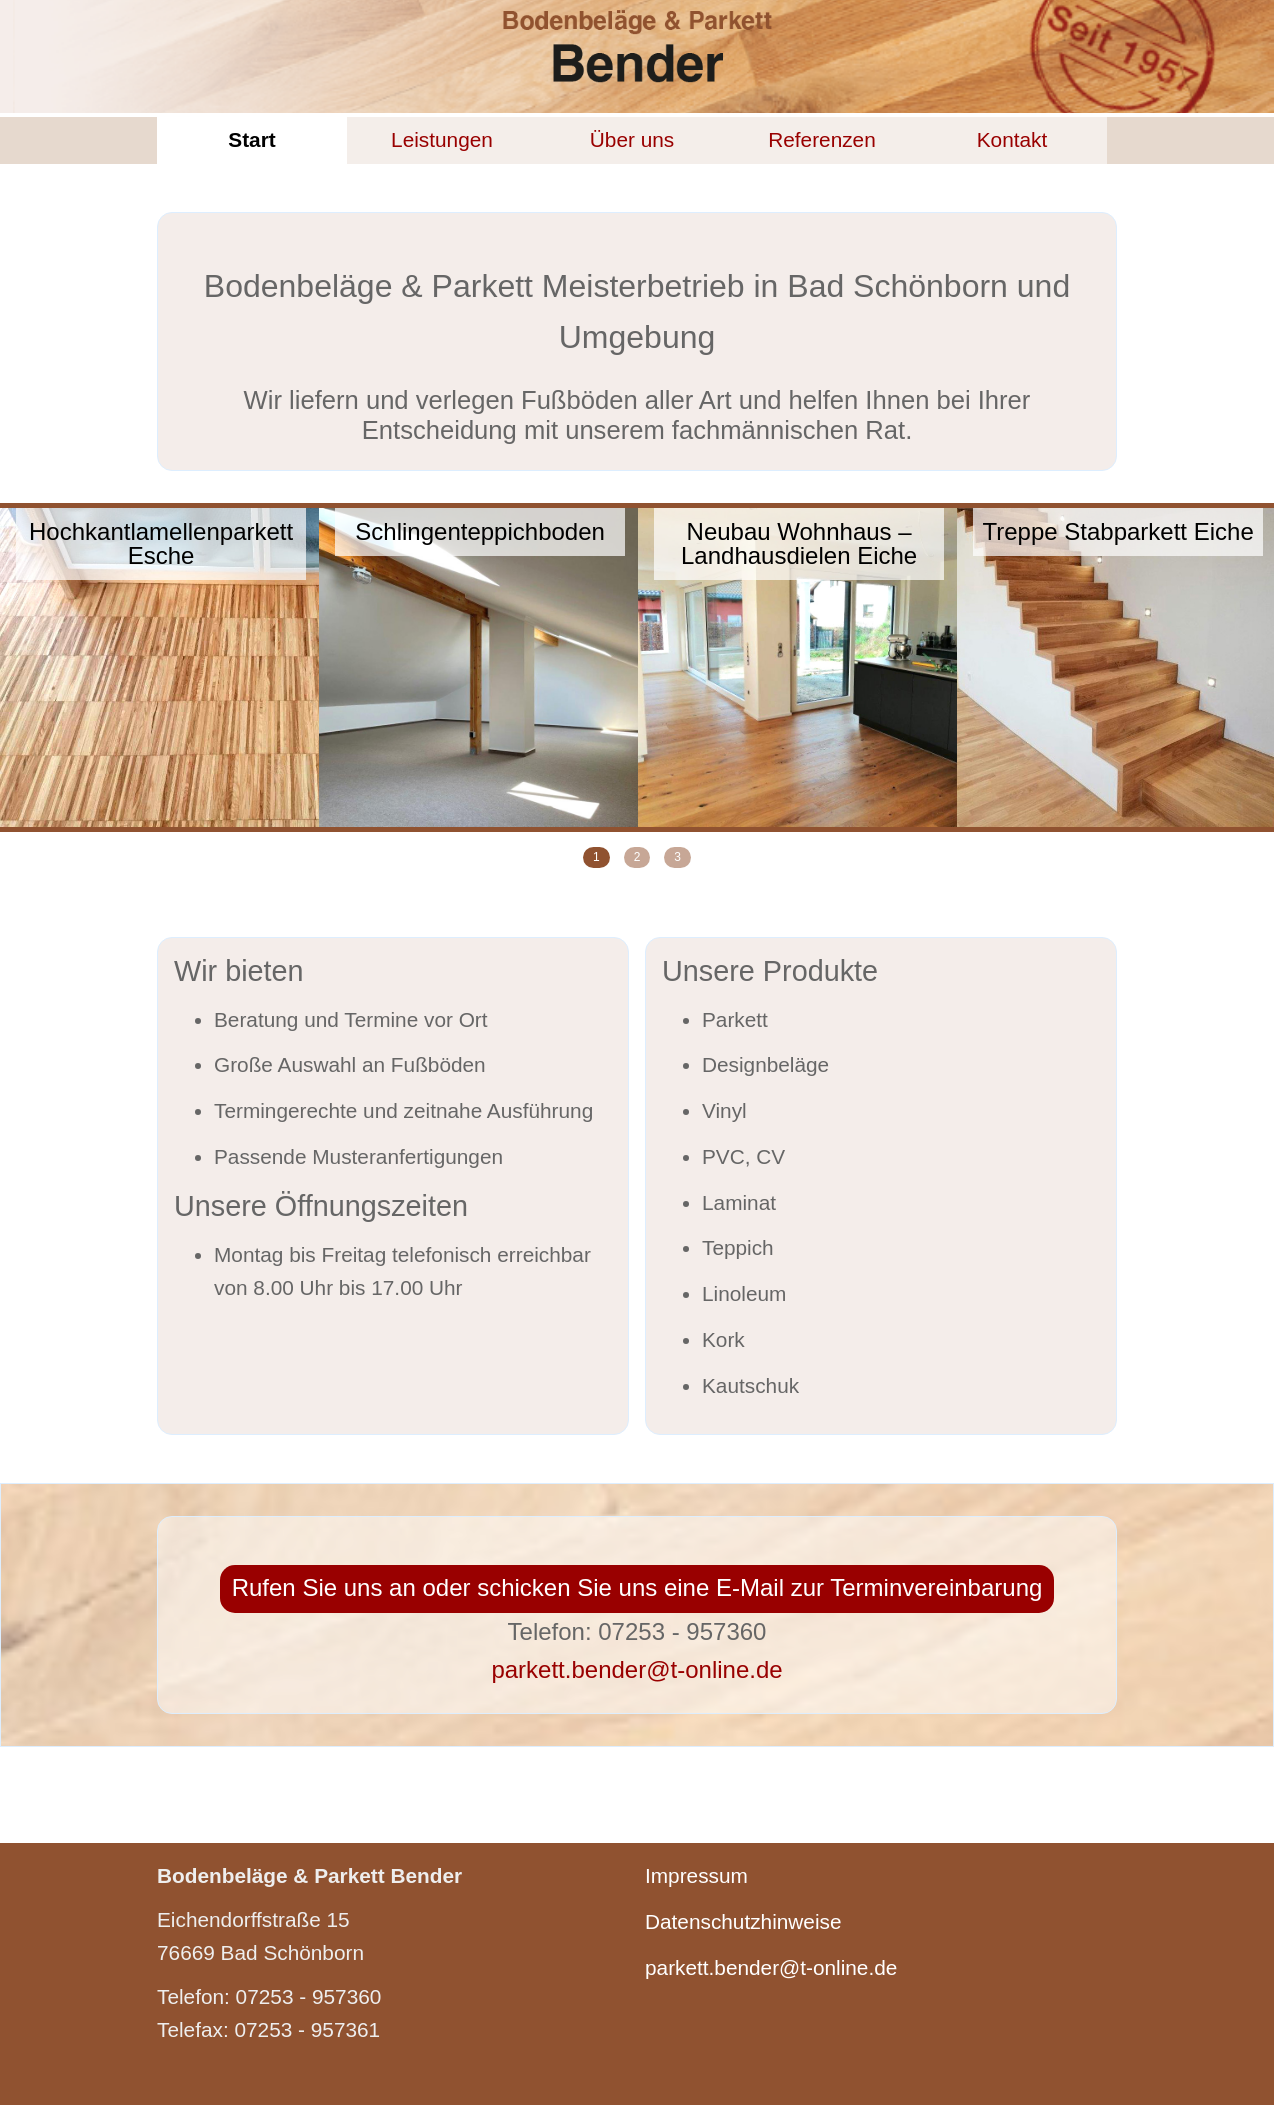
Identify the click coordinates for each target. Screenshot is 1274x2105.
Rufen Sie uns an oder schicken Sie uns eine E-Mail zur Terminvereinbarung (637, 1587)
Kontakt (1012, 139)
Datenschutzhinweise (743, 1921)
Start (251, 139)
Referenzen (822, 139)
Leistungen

---

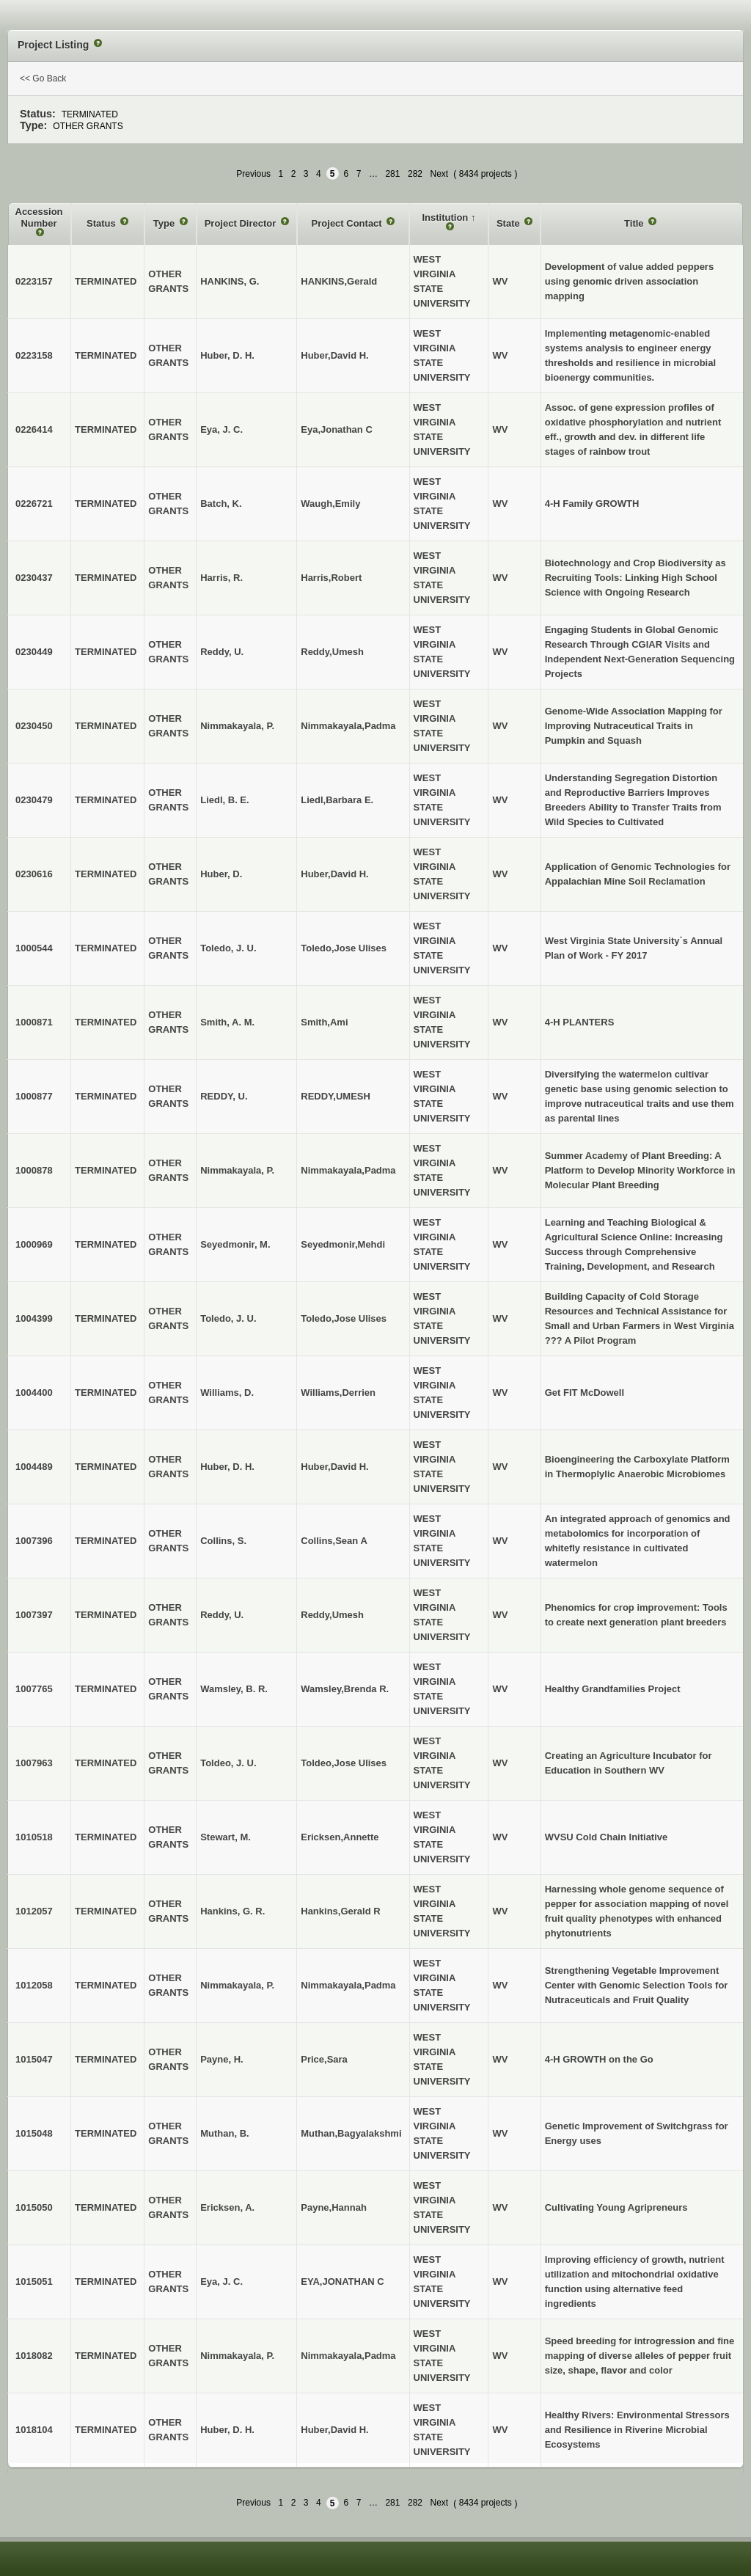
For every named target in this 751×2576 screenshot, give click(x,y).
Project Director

Instructions to follow: For this exercise, find all lines in the records containing the word "click" and copy them.

Output for this exercise:
Identify the click coordinates for each target. Screenshot is 1274x2105.
For every named target in this 751×2576 screenshot, give click(x,y).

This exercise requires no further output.